(Goal of the exercise):
Range to repeat from the listing below: the line containing "The requested URL" down to the line containing "The Notorious B.I.G., 112", both included. Copy it exactly, pictures excluded, and add nothing else.

(Input for this task):
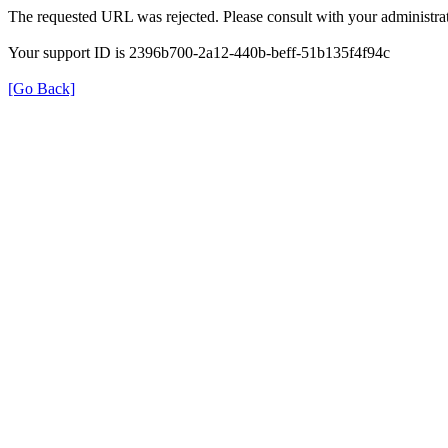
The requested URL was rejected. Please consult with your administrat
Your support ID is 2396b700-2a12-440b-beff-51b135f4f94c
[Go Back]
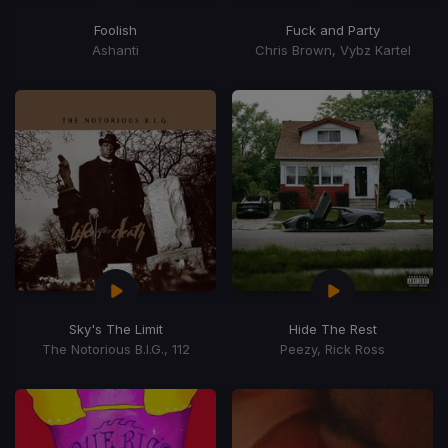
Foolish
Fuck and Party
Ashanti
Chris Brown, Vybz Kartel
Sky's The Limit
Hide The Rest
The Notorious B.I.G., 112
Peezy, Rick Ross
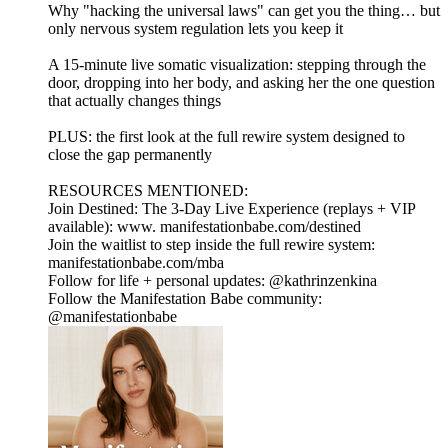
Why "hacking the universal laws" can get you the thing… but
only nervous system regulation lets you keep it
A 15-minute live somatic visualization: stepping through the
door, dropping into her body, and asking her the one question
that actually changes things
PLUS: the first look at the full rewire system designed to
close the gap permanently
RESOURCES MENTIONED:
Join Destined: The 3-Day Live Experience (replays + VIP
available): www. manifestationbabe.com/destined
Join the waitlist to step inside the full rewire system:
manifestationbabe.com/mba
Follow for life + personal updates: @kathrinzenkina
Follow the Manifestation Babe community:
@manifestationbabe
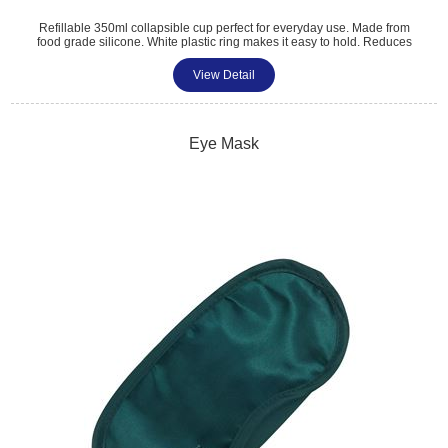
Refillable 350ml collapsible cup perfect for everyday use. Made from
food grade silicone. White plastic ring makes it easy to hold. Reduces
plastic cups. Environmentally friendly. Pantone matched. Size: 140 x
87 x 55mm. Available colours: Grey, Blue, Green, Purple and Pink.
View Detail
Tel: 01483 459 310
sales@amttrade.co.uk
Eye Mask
---
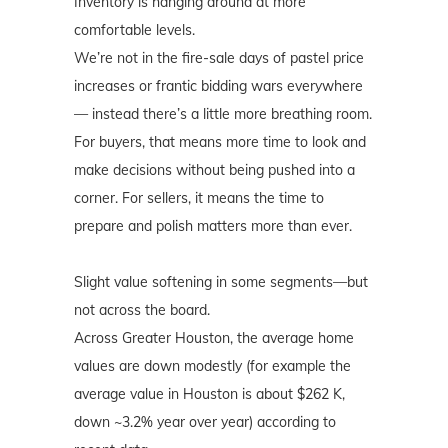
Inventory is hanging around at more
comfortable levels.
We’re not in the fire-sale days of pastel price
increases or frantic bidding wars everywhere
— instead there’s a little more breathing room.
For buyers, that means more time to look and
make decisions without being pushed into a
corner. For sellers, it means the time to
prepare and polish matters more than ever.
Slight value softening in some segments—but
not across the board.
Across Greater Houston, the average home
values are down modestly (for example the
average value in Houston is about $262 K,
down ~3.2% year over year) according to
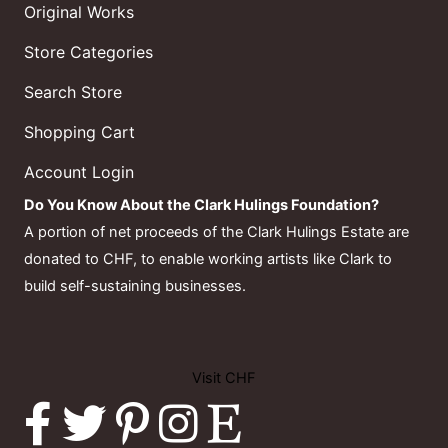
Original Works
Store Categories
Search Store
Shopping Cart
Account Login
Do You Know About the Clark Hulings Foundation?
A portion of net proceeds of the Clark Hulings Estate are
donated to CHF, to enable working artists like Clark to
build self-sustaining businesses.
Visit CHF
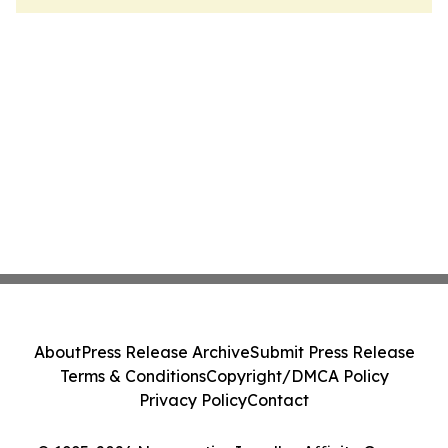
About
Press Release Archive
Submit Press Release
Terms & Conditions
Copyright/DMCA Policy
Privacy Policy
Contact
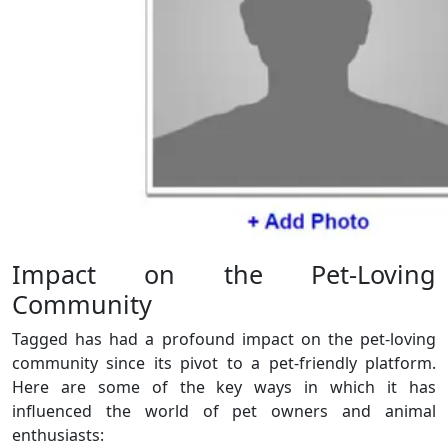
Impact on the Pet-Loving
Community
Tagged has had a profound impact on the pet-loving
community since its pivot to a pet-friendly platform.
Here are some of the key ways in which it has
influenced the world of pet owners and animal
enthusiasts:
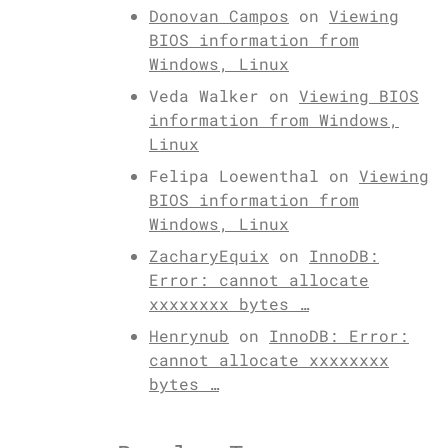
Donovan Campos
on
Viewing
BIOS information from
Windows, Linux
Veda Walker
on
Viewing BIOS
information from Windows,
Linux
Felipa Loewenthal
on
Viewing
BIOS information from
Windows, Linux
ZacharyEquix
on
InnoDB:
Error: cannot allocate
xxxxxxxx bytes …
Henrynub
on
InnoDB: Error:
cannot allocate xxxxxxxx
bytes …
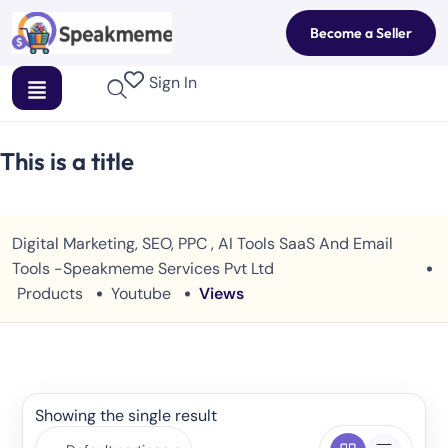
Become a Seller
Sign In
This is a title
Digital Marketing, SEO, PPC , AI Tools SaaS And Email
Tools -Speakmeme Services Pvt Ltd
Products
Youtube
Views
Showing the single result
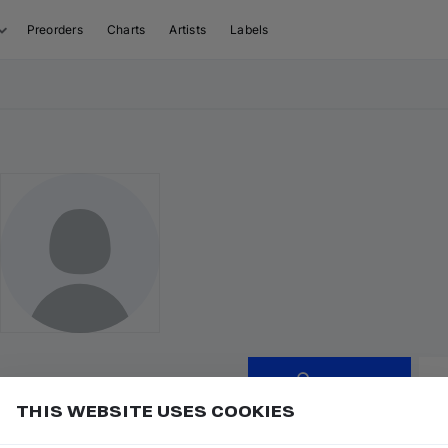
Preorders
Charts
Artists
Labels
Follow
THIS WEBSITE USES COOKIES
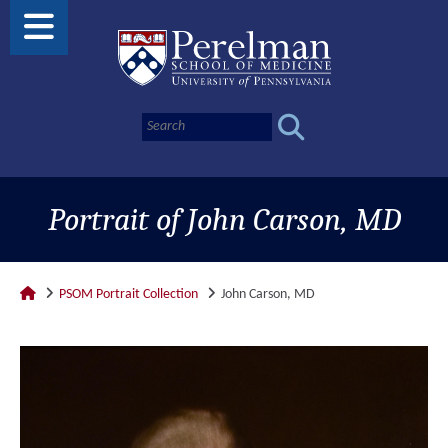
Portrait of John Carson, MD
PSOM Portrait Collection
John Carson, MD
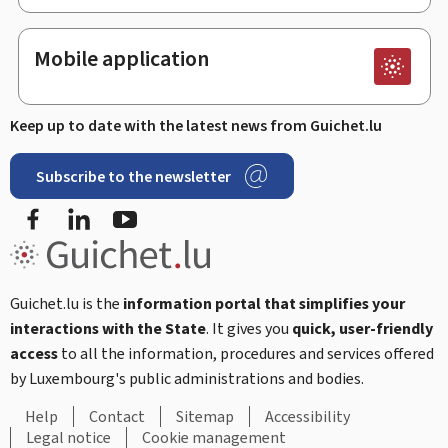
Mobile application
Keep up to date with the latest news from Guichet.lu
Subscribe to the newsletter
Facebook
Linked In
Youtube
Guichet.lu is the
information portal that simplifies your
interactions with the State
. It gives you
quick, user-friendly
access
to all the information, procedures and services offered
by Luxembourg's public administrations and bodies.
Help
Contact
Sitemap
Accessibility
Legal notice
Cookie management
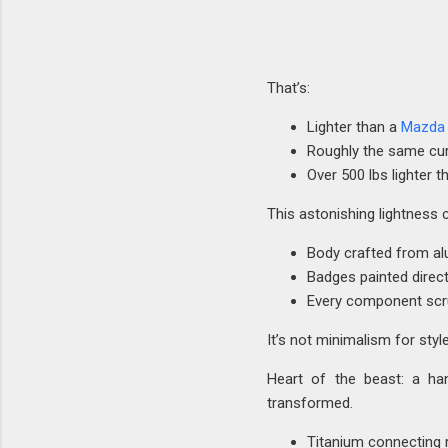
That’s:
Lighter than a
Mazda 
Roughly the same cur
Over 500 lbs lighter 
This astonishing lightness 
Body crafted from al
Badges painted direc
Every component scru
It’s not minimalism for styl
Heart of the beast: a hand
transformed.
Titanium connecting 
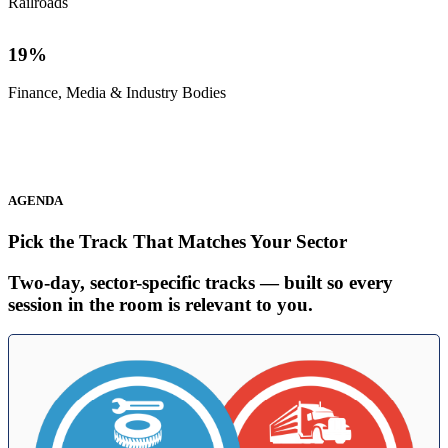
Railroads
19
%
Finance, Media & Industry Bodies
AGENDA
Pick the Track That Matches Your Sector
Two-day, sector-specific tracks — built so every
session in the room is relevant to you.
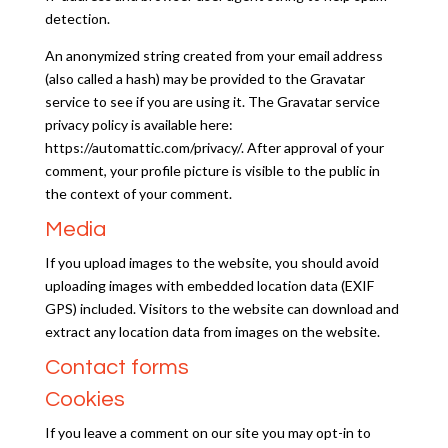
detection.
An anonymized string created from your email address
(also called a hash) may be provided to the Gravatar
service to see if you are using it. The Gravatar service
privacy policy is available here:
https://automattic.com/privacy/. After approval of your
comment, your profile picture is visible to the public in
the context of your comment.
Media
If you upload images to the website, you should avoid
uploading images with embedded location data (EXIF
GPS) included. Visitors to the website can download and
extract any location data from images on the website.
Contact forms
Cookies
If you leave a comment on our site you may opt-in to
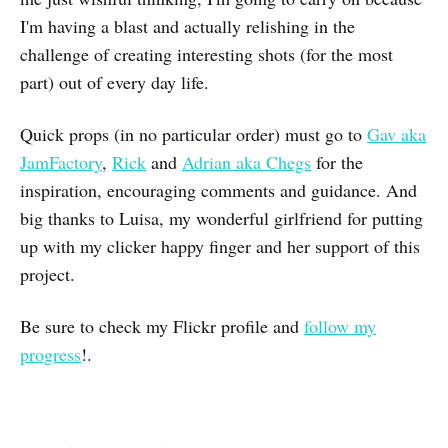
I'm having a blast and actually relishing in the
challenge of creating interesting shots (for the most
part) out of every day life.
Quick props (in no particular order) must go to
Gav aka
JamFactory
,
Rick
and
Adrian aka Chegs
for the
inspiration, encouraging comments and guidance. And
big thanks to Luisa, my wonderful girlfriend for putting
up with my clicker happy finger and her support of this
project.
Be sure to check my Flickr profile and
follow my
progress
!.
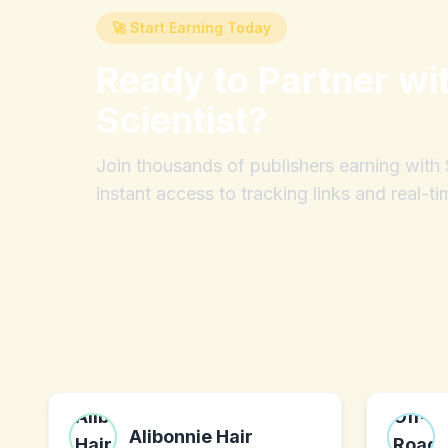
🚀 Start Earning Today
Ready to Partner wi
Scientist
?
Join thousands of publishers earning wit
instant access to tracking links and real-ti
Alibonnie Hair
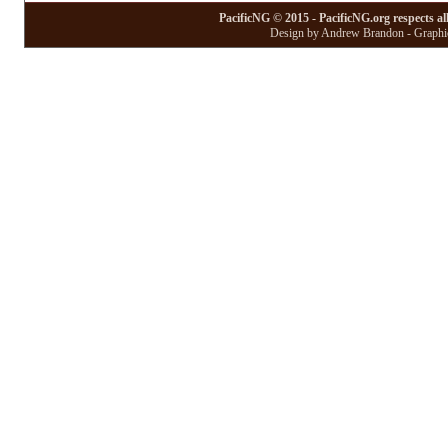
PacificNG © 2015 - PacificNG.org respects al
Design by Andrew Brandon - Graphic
...
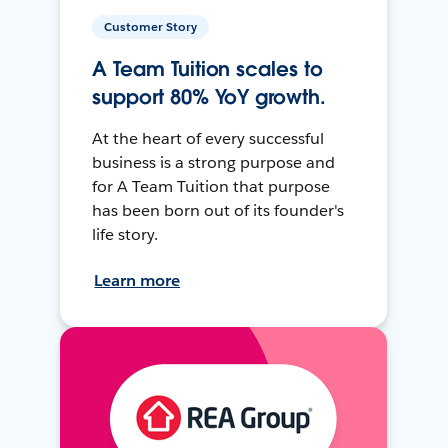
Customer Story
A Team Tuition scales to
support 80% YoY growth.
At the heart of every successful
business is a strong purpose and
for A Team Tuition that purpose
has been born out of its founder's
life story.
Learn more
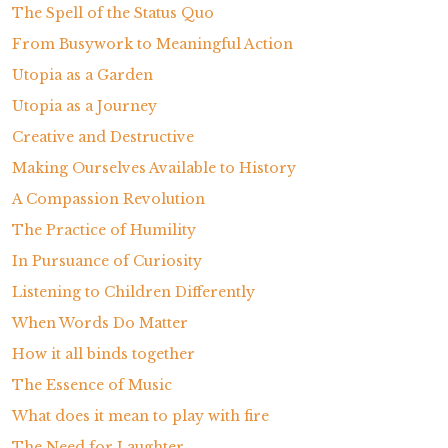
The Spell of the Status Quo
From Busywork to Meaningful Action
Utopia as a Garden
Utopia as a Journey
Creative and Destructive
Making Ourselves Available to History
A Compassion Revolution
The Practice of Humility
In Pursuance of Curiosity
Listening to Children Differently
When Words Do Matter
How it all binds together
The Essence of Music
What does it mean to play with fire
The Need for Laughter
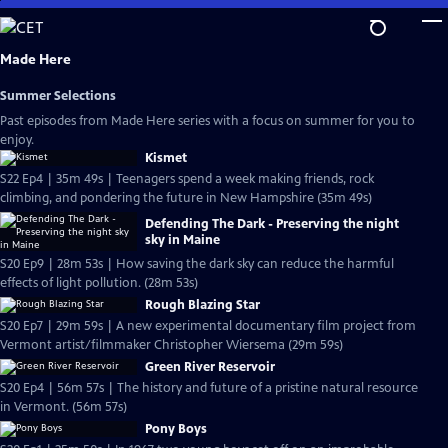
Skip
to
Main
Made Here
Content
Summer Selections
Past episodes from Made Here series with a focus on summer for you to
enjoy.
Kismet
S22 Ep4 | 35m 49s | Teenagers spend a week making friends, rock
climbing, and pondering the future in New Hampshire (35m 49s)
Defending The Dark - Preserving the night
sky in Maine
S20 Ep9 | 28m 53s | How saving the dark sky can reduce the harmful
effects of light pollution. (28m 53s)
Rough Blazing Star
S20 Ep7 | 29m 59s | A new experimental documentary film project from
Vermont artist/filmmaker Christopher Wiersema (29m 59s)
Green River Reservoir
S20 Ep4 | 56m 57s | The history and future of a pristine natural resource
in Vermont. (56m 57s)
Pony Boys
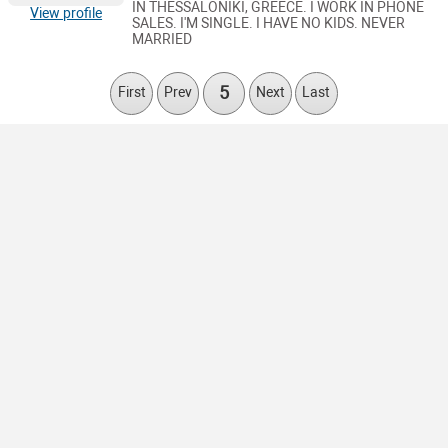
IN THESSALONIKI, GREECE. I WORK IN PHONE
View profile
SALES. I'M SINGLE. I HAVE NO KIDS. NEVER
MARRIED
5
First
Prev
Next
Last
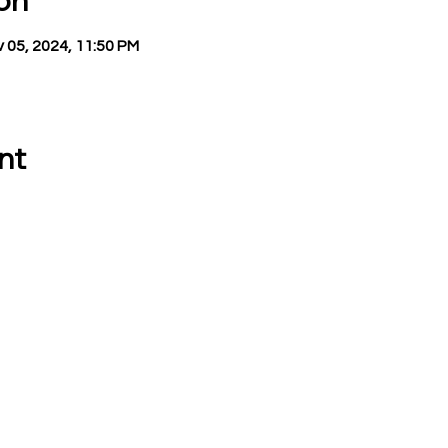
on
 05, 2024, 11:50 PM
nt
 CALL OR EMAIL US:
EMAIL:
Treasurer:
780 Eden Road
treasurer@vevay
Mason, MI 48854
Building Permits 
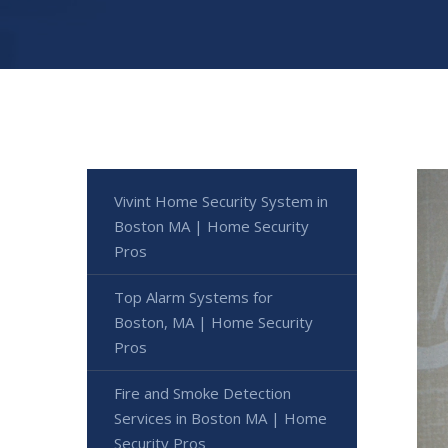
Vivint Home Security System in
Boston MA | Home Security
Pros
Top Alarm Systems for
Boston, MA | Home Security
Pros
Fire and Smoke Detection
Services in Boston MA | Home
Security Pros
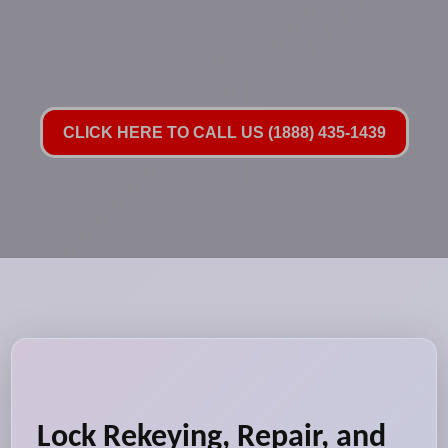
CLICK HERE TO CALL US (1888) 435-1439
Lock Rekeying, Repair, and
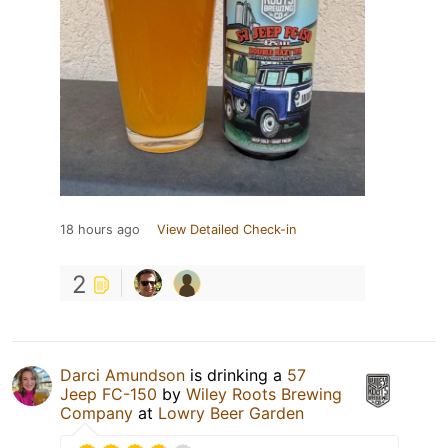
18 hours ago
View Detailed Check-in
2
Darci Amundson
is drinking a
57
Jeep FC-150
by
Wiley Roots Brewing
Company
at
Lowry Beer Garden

(Task result):
The requested URL was rejected. Please consult with your administrat
Your support ID is 2396b700-2a12-440b-beff-51b135f4f94c
[Go Back]
Foolish
Fuck and Party
Ashanti
Chris Brown, Vybz Kartel
Sky's The Limit
Hide The Rest
The Notorious B.I.G., 112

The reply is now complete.